Exercise input:
=== Begin Enclosure ===

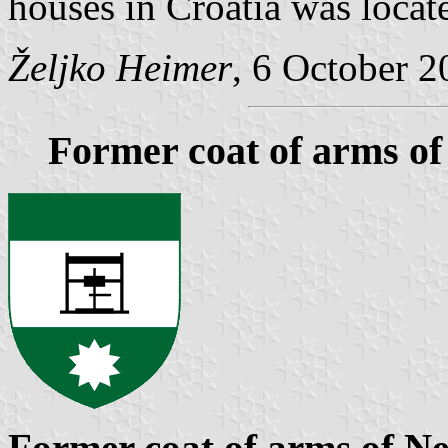
houses in Croatia was locat
Željko Heimer
, 6 October 2
Former coat of arms of
Former coat of arms of Ne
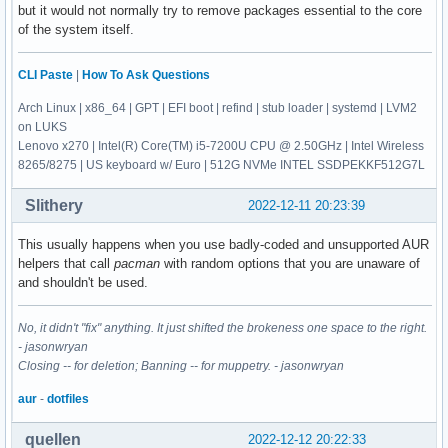
nload

but it would not normally try to remove packages essential to the core
progsreiserfs 0.3.0.5-10

nmap

of the system itself.
python-cachecontrol 1:0.12.11-1

noto-fonts-emoji

python-contextlib2 21.6.0-1

noto-fonts-sc

python-distlib 0.3.6-1

CLI Paste
|
How To Ask Questions
ntp

python-importlib-metadata 5.0.0-1

numlockx

python-nspektr 0.4.0-2

Arch Linux | x86_64 | GPT | EFI boot | refind | stub loader | systemd | LVM2
obconf

python-platformdirs 2.5.4-1

on LUKS
otf-ipafont

python-progress 1.6-5

Lenovo x270 | Intel(R) Core(TM) i5-7200U CPU @ 2.50GHz | Intel Wireless
pacaur

python-pyaudio 0.2.12-1

8265/8275 | US keyboard w/ Euro | 512G NVMe INTEL SSDPEKKF512G7L
parcellite

python-pychromecast-git 458.00027dc-1

pasystray

python-resolvelib 0.9.0-1

Slithery
2022-12-11 20:23:39
pcmciautils

python-retrying 1.3.3-13

pdfgrep

python-rich 12.6.0-2

This usually happens when you use badly-coded and unsupported AUR
perl-archive-zip

python-tenacity 8.1.0-1

helpers that call
pacman
with random options that you are unaware of
perl-rename

python-toml 0.10.2-8

and shouldn't be used.
pkgconf

python2-appdirs 1.4.4-6

pkgfile

python2-ordered-set 3.1.1-4

powerstat-git

No, it didn't "fix" anything. It just shifted the brokeness one space to the right.
python2-packaging 20.9-7

powertop

- jasonwryan
qjoypad 4.3.0-2

progsreiserfs

Closing -- for deletion; Banning -- for muppetry. - jasonwryan
qt5-quickcontrols2 5.15.7+kde+r6-1

python-cachecontrol

qt5ct 1.5-2

aur
-
dotfiles
python-contextlib2

qvkbd git20190819-1

python-distlib

rar 5.5.0-1

quellen
python-importlib-metadata

2022-12-12 20:22:33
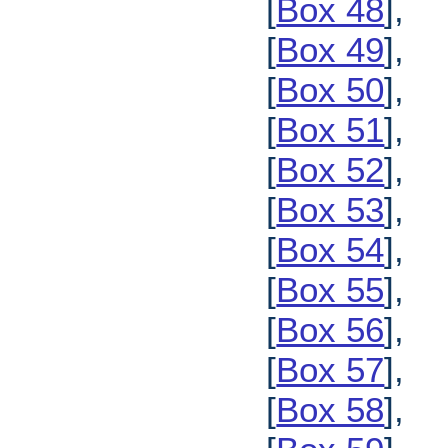
[
Box 48
],
[
Box 49
],
[
Box 50
],
[
Box 51
],
[
Box 52
],
[
Box 53
],
[
Box 54
],
[
Box 55
],
[
Box 56
],
[
Box 57
],
[
Box 58
],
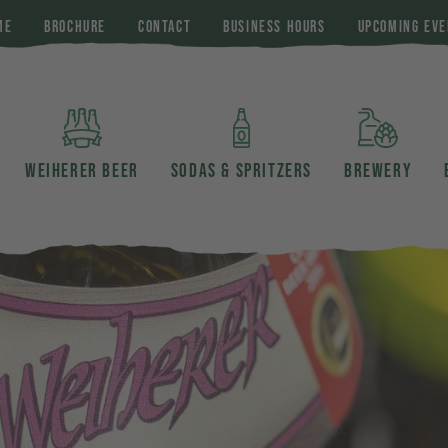
ME
BROCHURE
CONTACT
BUSINESS HOURS
UPCOMING EVE
WEIHERER BEER
SODAS & SPRITZERS
BREWERY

=== End Enclosure ===

What the exercise asks:
Check each line of the material for "coat". Copy the ones that have it.

Solution to this problem:
Former coat of arms of
Former coat of arms of Ne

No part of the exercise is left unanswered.